• **WORK INSTRUCTIONS**: Retype only the stretch of lines that starts with the line containing "Doppelter Erstattungssatz der gesetzlichen KK" and ends with the last line of the records, both included, exactly.

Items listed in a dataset
#####

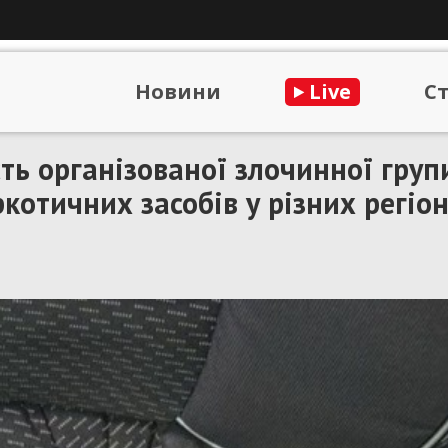
Новини
Live
С
ть організованої злочинної групи
котичних засобів у різних регіо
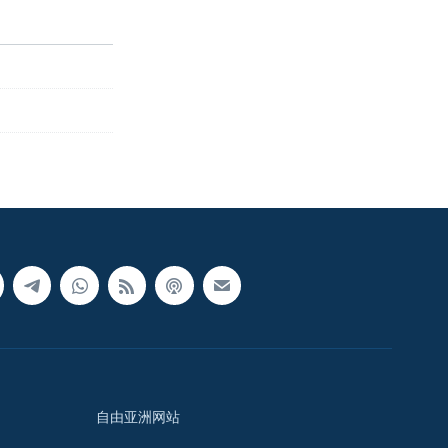
自由亚洲网站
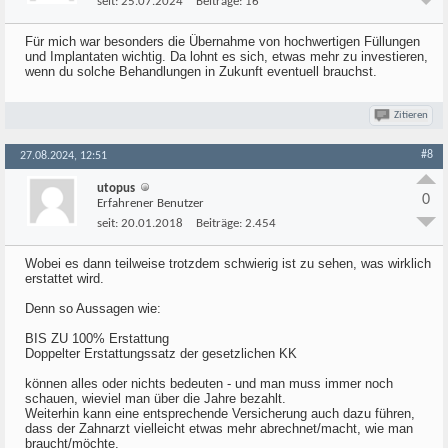
seit:
25.07.2024
Beiträge:
16
Für mich war besonders die Übernahme von hochwertigen Füllungen
und Implantaten wichtig. Da lohnt es sich, etwas mehr zu investieren,
wenn du solche Behandlungen in Zukunft eventuell brauchst.
Zitieren
#8
27.08.2024, 12:51
utopus
0
Erfahrener Benutzer
seit:
20.01.2018
Beiträge:
2.454
Wobei es dann teilweise trotzdem schwierig ist zu sehen, was wirklich
erstattet wird.
Denn so Aussagen wie:
BIS ZU 100% Erstattung
Doppelter Erstattungssatz der gesetzlichen KK
können alles oder nichts bedeuten - und man muss immer noch
schauen, wieviel man über die Jahre bezahlt.
Weiterhin kann eine entsprechende Versicherung auch dazu führen,
dass der Zahnarzt vielleicht etwas mehr abrechnet/macht, wie man
braucht/möchte.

#####

• **EXPECTED OUTPUT**:
Doppelter Erstattungssatz der gesetzlichen KK
können alles oder nichts bedeuten - und man muss immer noch
schauen, wieviel man über die Jahre bezahlt.
Weiterhin kann eine entsprechende Versicherung auch dazu führen,
dass der Zahnarzt vielleicht etwas mehr abrechnet/macht, wie man
braucht/möchte.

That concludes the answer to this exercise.